* _DESCRIPTION OF THE TASK_: Transcribe the line that contains "resist touching it all day. It" and every line after it to the end of the records, exactly and nothing else. Skip the pictures.

:::

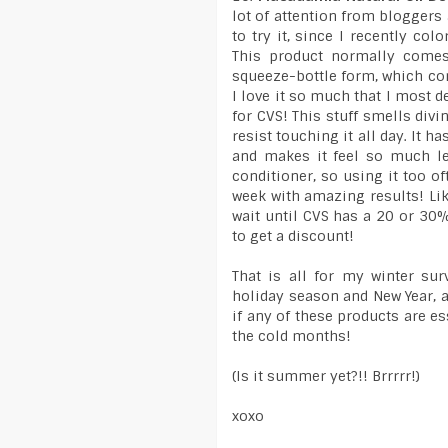
lot of attention from bloggers
to try it, since I recently col
This product normally comes 
squeeze-bottle form, which com
I love it so much that I most de
for CVS! This stuff smells divi
resist touching it all day. It 
and makes it feel so much le
conditioner, so using it too of
week with amazing results! Like 
wait until CVS has a 20 or 30
to get a discount!
That is all for my winter sur
holiday season and New Year, 
if any of these products are e
the cold months!
(Is it summer yet?!! Brrrrr!)
xoxo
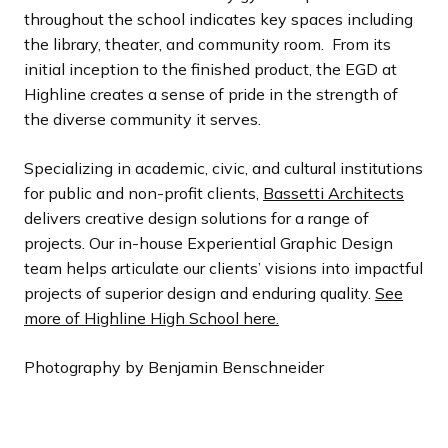
throughout the school indicates key spaces including
the library, theater, and community room. From its
initial inception to the finished product, the EGD at
Highline creates a sense of pride in the strength of
the diverse community it serves.
Specializing in academic, civic, and cultural institutions
for public and non-profit clients,
Bassetti Architects
delivers creative design solutions for a range of
projects. Our in-house Experiential Graphic Design
team helps articulate our clients’ visions into impactful
projects of superior design and enduring quality.
See
more of Highline High School here.
Photography by Benjamin Benschneider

:::

* _EXPECTED ANSWER_:
resist touching it all day. It 
and makes it feel so much le
conditioner, so using it too of
week with amazing results! Like 
wait until CVS has a 20 or 30
to get a discount!
That is all for my winter sur
holiday season and New Year, 
if any of these products are e
the cold months!
(Is it summer yet?!! Brrrrr!)
xoxo
throughout the school indicates key spaces including
the library, theater, and community room. From its
initial inception to the finished product, the EGD at
Highline creates a sense of pride in the strength of
the diverse community it serves.
Specializing in academic, civic, and cultural institutions
for public and non-profit clients,
Bassetti Architects
delivers creative design solutions for a range of
projects. Our in-house Experiential Graphic Design
team helps articulate our clients’ visions into impactful
projects of superior design and enduring quality.
See
more of Highline High School here.
Photography by Benjamin Benschneider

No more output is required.